In a document filed in federal court, defense attorney Nathan Hochman asks the judge who will sentence the former sheriff to grant bail pending appeal on the grounds that Baca is not likely to flee and poses no danger to the community. The attorney also argues that a successful appeal would likely result in a reversal or an order for a new trial.

Prosecutors are seeking a two-year prison term for the 74-year-old ex-sheriff, while the defense is asking for a non-custodial term of home detention.

Baca was convicted March 15 of obstruction of justice and two other federal charges for his role in the scheme to thwart the FBI probe into inmate mistreatment in the jails and of lying to the bureau several times during a sworn interview.

Hochman wrote that his appeal will be based on arguments that the court erred by barring jurors from hearing evidence of Baca’s “cooperation” with both the federal probe and an independent county review board, and that the panel should have heard about the ex-sheriff’s diagnosis of Alzheimer’s disease. The attorney also claims the jury should have been allowed to consider evidence of improvements Baca made in training jail guards.

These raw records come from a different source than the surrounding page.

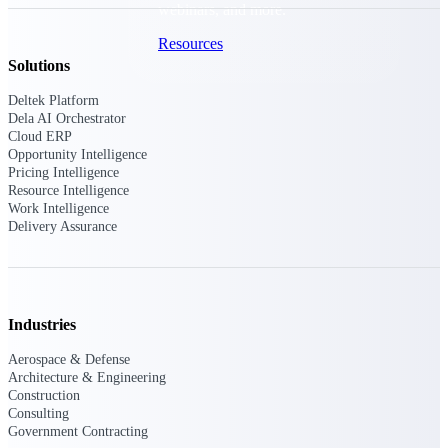
webinars, and more.
Resources
Solutions
Featured Resources
Deltek Platform
Dela AI Orchestrator
Cloud ERP
Opportunity Intelligence
Pricing Intelligence
Resource Intelligence
Work Intelligence
Delivery Assurance
Deltek Clarity Hub
Get proprietary insights into what's
changing in your industry and how to
respond with confidence
Top Federal Opportunities
Industries
Discover the most lucrative federal
Aerospace & Defense
government contract opportunities to
Architecture & Engineering
power your pipeline
Construction
Consulting
Events & Webinars
Government Contracting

After about two days of deliberations, a criminal jury in downtown Los Angeles—the second to hear the case—found that Baca authorized and condoned a multi-part scheme that now has resulted in the conviction of 10 former members of the Sheriff’s Department.

During his two trials, prosecutors described Baca as being the top figure in the conspiracy, which also involved his right-hand man, Paul Tanaka, and eight deputies who took orders from the sheriff.

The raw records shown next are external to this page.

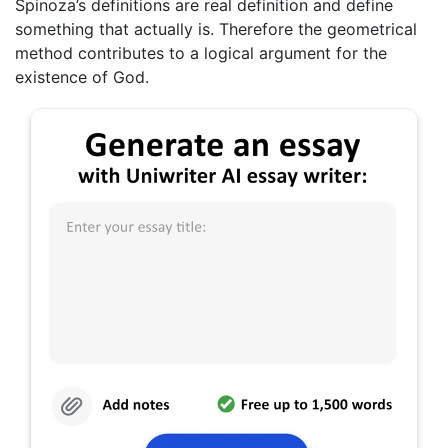
Spinoza’s definitions are real definition and define
something that actually is. Therefore the geometrical
method contributes to a logical argument for the
existence of God.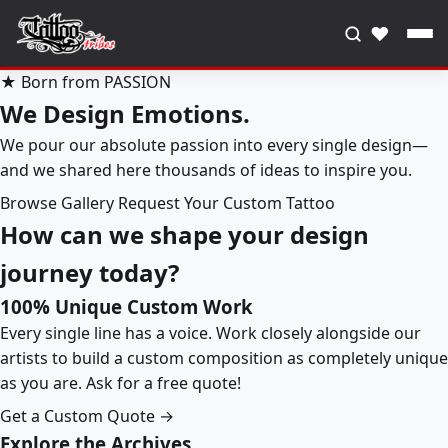
♥
★ Born from PASSION
We Design Emotions.
We pour our absolute passion into every single design—
and we shared here thousands of ideas to inspire you.
Browse Gallery
Request Your Custom Tattoo
How can we shape your design
journey today?
100% Unique Custom Work
Every single line has a voice. Work closely alongside our
artists to build a custom composition as completely unique
as you are. Ask for a free quote!
Get a Custom Quote →
Explore the Archives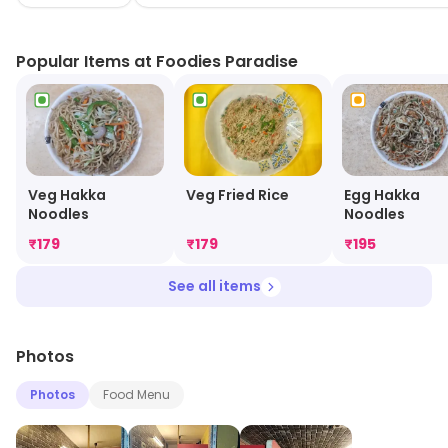
enjoy scrumptious meals from the comfort of your
home. Experience the flavors that make every bite a
Popular Items at Foodies Paradise
celebration at Foodies Paradise!
Egg Hakka
Veg Hakka
Veg Fried Rice
Noodles
Noodles
₹
179
₹
179
₹
195
See all items
Photos
Photos
Food Menu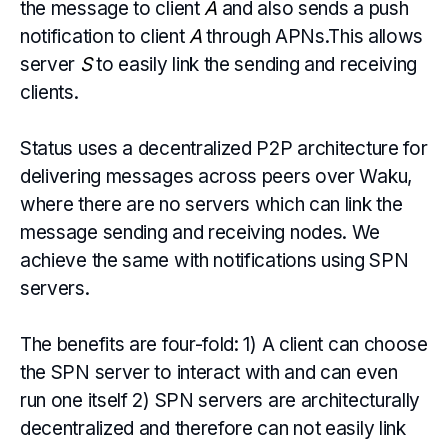
the message to client
A
and also sends a push
notification to client
A
through APNs.This allows
server
S
to easily link the sending and receiving
clients.
Status uses a decentralized P2P architecture for
delivering messages across peers over Waku,
where there are no servers which can link the
message sending and receiving nodes. We
achieve the same with notifications using SPN
servers.
The benefits are four-fold: 1) A client can choose
the SPN server to interact with and can even
run one itself 2) SPN servers are architecturally
decentralized and therefore can not easily link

In helping derail the federal probe, Baca “abused the great power the citizens of Los Angeles County had given him,” while false statements made during a sworn interview with investigators was a “deliberate attempt to deflect blame and place it entirely on the shoulders of others within his department,”’ the prosecution wrote in sentencing documents.

Normally, the government would recommend a prison sentence within a range of about three and four years for the convictions. But due to Baca’s age and cognitive condition, “the interests of justice will not be served by defendant spending many years behind bars in a severely impaired state,” the document states.

In its papers supporting a probationary term in home detention with community service, the defense cited Baca’s decades of public service, diagnosis of early stage Alzheimer’s disease and “peripheral” role in the conspiracy.

Hochman asked the judge to consider “an individual with one of this country’s most exceptional public service careers spanning over almost 50 years, an individual who suffers from the incurable and rapidly progressing and debilitating mental health disease of Alzheimer’s, and an individual for whom prison will not allow him to obtain medical care in the most effective manner and will subject him to especially harsh treatment due to his medical condition as well to his age and former position as LASD Sheriff.”

Baca—who ran the nation’s largest sheriff’s department for more than 15 years—faces up to 20 years in federal prison when he is sentenced by U.S District Judge Percy Anderson—although he is expected to receive far less time behind bars, if any.

The retired lawman was first tried last December on obstruction of justice and conspiracy to obstruct justice counts, and prosecutors had planned a second trial on the false statements count. But a mistrial was declared after jurors deadlocked 11-1 in favor of acquitting the former sheriff, and Anderson combined all three counts in the retrial. Baca did not take the stand in either trial.